Je m’attends à ce que les comédies musicales en juke-box soient une rétrospective classique de la personne, du groupe ou du genre en question. Parfois, cela fonctionne à merveille, comme ce fut le cas pour Jersey Boys ou Motown, The Musical, écrit par M. Motown lui-même, Berry Gordy. Parfois, la formule est tout simplement ennuyeuse, et si vous n’êtes pas un grand fan de la musique (je vous regarde, Sondheim sur Sondheim et Million Dollar Quartet), vous trouverez peut-être le spectacle ennuyeux. Je ne pense pas que vous trouverez cela dans ce cas.

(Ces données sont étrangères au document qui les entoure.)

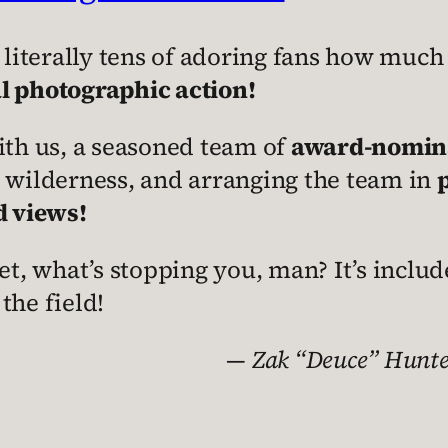
 literally tens of adoring fans how much
l photographic action!
 with us, a seasoned team of
award-nominat
s wilderness, and arranging the team in
d views!
t, what’s stopping you, man? It’s includ
 the field!
—
Zak “Deuce” Hunter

Intitulé pour l’album de 1976 de Neil Diamond (son dixième) du même nom, A Beautiful Noise (la comédie musicale) a été écrit en collaboration avec le romancier néo-zélandais Anthony McCarten, avec la musique et les paroles (évidemment) de Neil Diamond. Il a ouvert ses portes à Broadway en décembre 2022 et a été joué jusqu’en juin 2024. Une production en tournée lancée en septembre 2024. Le spectacle comprend 30 succès de Neil Diamond, soit une petite fraction de son œuvre totale. Neil Diamond, je dirais, est un trésor national. Au moment d’écrire ces lignes, il a 85 ans et il a sorti son dernier album en mai. Ce mois de mai 2026.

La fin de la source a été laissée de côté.